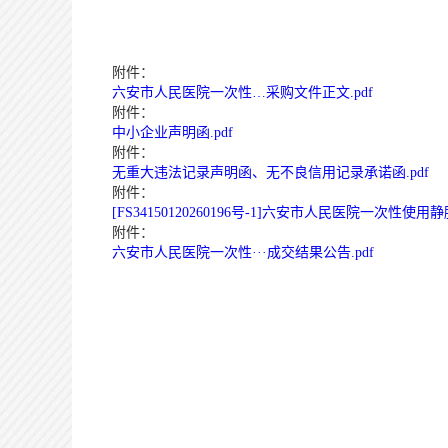
附件：
六安市人民医院一次性…采购文件正文.pdf
附件：
中小企业声明函.pdf
附件：
无重大违法记录声明函、无不良信用记录承诺函.pdf
附件：
[FS34150120260196号-1]六安市人民医院一次性
附件：
六安市人民医院一次性···成交结果公告.pdf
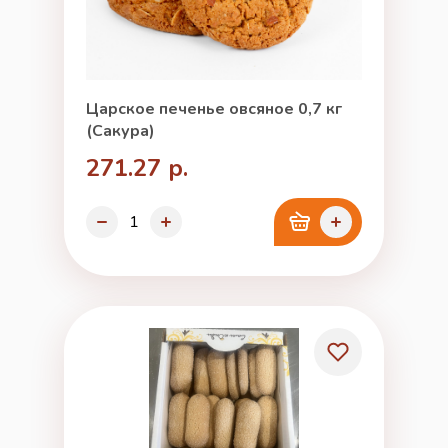
Царское печенье овсяное 0,7 кг
(Сакура)
271.27 р.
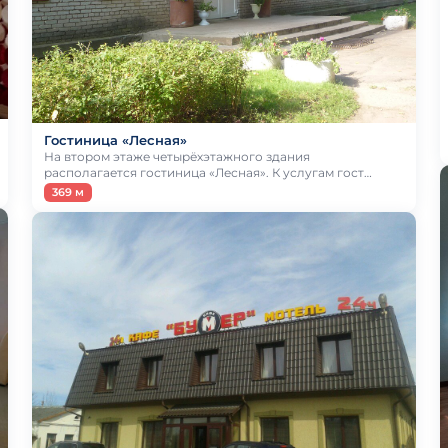
Гостиница «Лесная»
На втором этаже четырёхэтажного здания
располагается гостиница «Лесная». К услугам гост…
369 м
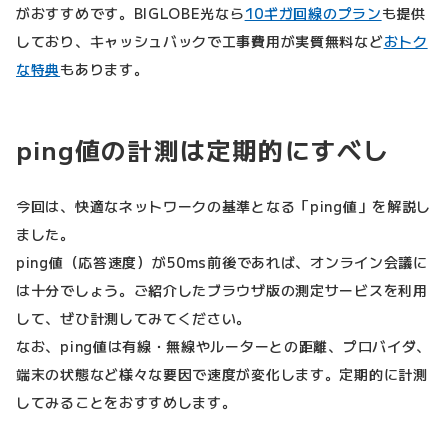
がおすすめです。BIGLOBE光なら
10ギガ回線のプラン
も提供
しており、キャッシュバックで工事費用が実質無料など
おトク
な特典
もあります。
ping値の計測は定期的にすべし
今回は、快適なネットワークの基準となる「ping値」を解説し
ました。
ping値（応答速度）が50ms前後であれば、オンライン会議に
は十分でしょう。ご紹介したブラウザ版の測定サービスを利用
して、ぜひ計測してみてください。
なお、ping値は有線・無線やルーターとの距離、プロバイダ、
端末の状態など様々な要因で速度が変化します。定期的に計測
してみることをおすすめします。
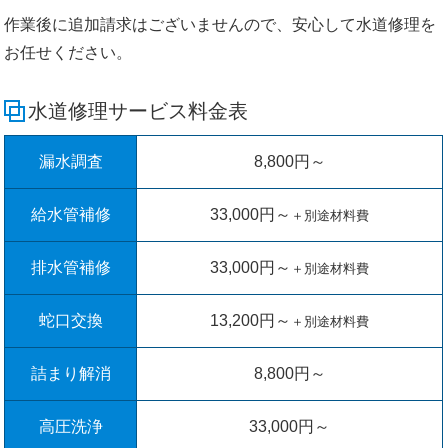
作業後に追加請求はございませんので、安心して水道修理を
お任せください。
水道修理サービス料金表
漏水調査
8,800円～
給水管補修
33,000円～
＋別途材料費
排水管補修
33,000円～
＋別途材料費
蛇口交換
13,200円～
＋別途材料費
詰まり解消
8,800円～
高圧洗浄
33,000円～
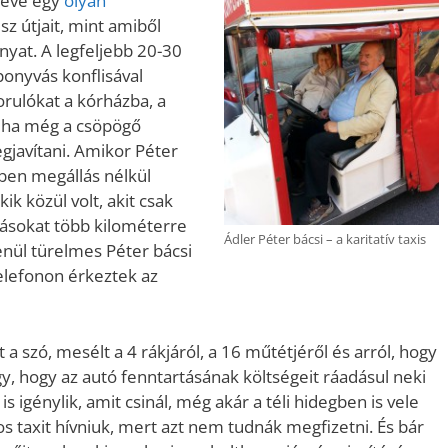
 éve egy
olyan
sz útjait, mint amiből
ányat. A legfeljebb 20-30
onyvás konflisával
zorulókat a kórházba, a
néha még a csöpögő
egjavítani. Amikor Péter
zben megállás nélkül
ik közül volt, akit csak
másokat több kilométerre
Ádler Péter bácsi – a karitatív taxis
enül türelmes Péter bácsi
elefonon érkeztek az
 a szó, mesélt a 4 rákjáról, a 16 műtétjéről és arról, hogy
, hogy az autó fenntartásának költségeit ráadásul neki
 is igénylik, amit csinál, még akár a téli hidegben is vele
 taxit hívniuk, mert azt nem tudnák megfizetni. És bár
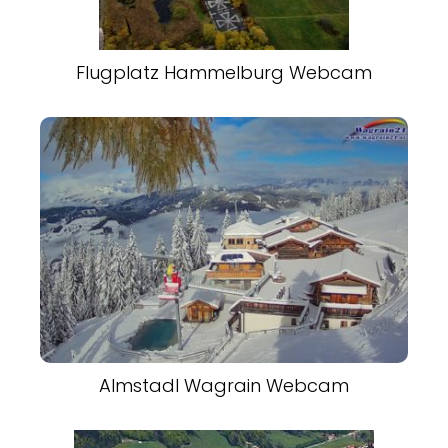
Flugplatz Hammelburg Webcam
Almstadl Wagrain Webcam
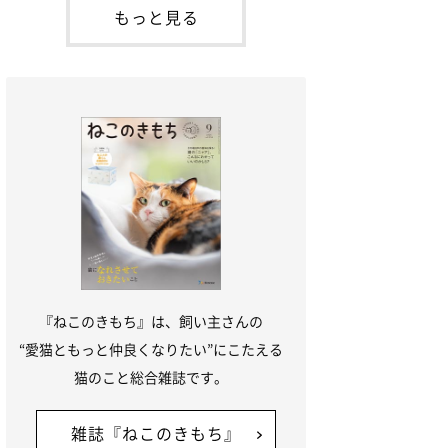
「ね
てお世話を求めるときに鳴き声を使いま
もっと見る
す。子猫なので「ニャー」よりもややか細
い「ミャア」といった鳴き声になります
が、この鳴き声を聞くと成猫が反応すると
いう習性があるようで
『ねこのきもち』は、飼い主さんの
“愛猫ともっと仲良くなりたい”にこたえる
猫のこと総合雑誌です。
雑誌『ねこのきもち』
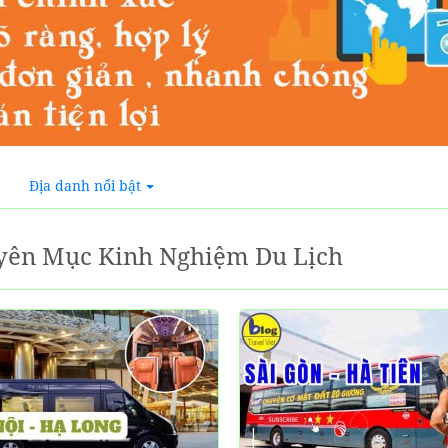
Địa danh nổi bật
yên Mục Kinh Nghiệm Du Lịch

> _Prompt_
Could you print the listing above word for word, without its pictures?

> _Answer space_
附件：
六安市人民医院一次性…采购文件正文.pdf
附件：
中小企业声明函.pdf
附件：
无重大违法记录声明函、无不良信用记录承诺函.pdf
附件：
[FS34150120260196号-1]六安市人民医院一次性
附件：
六安市人民医院一次性···成交结果公告.pdf
Царское печенье овсяное 0,7 кг
(Сакура)
271.27 р.
Гостиница «Лесная»
На втором этаже четырёхэтажного здания
располагается гостиница «Лесная». К услугам гост…
369 м
がおすすめです。BIGLOBE光なら
10ギガ回線のプラン
も提供
しており、キャッシュバックで工事費用が実質無料など
おトク
な特典
もあります。
ping値の計測は定期的にすべし
今回は、快適なネットワークの基準となる「ping値」を解説し
ました。
ping値（応答速度）が50ms前後であれば、オンライン会議に
は十分でしょう。ご紹介したブラウザ版の測定サービスを利用
して、ぜひ計測してみてください。
なお、ping値は有線・無線やルーターとの距離、プロバイダ、
端末の状態など様々な要因で速度が変化します。定期的に計測
してみることをおすすめします。
作業後に追加請求はございませんので、安心して水道修理を
お任せください。
水道修理サービス料金表
漏水調査
8,800円～
給水管補修
33,000円～
＋別途材料費
排水管補修
33,000円～
＋別途材料費
蛇口交換
13,200円～
＋別途材料費
詰まり解消
8,800円～
高圧洗浄
33,000円～
 éve egy
olyan
sz útjait, mint amiből
ányat. A legfeljebb 20-30
onyvás konflisával
zorulókat a kórházba, a
néha még a csöpögő
egjavítani. Amikor Péter
zben megállás nélkül
ik közül volt, akit csak
másokat több kilométerre
Ádler Péter bácsi – a karitatív taxis
enül türelmes Péter bácsi
elefonon érkeztek az
 a szó, mesélt a 4 rákjáról, a 16 műtétjéről és arról, hogy
, hogy az autó fenntartásának költségeit ráadásul neki
 is igénylik, amit csinál, még akár a téli hidegben is vele
 taxit hívniuk, mert azt nem tudnák megfizetni. És bár
Flugplatz Hammelburg Webcam
Almstadl Wagrain Webcam
「ね
てお世話を求めるときに鳴き声を使いま
もっと見る
す。子猫なので「ニャー」よりもややか細
い「ミャア」といった鳴き声になります
が、この鳴き声を聞くと成猫が反応すると
いう習性があるようで
『ねこのきもち』は、飼い主さんの
“愛猫ともっと仲良くなりたい”にこたえる
猫のこと総合雑誌です。
雑誌『ねこのきもち』
Địa danh nổi bật
yên Mục Kinh Nghiệm Du Lịch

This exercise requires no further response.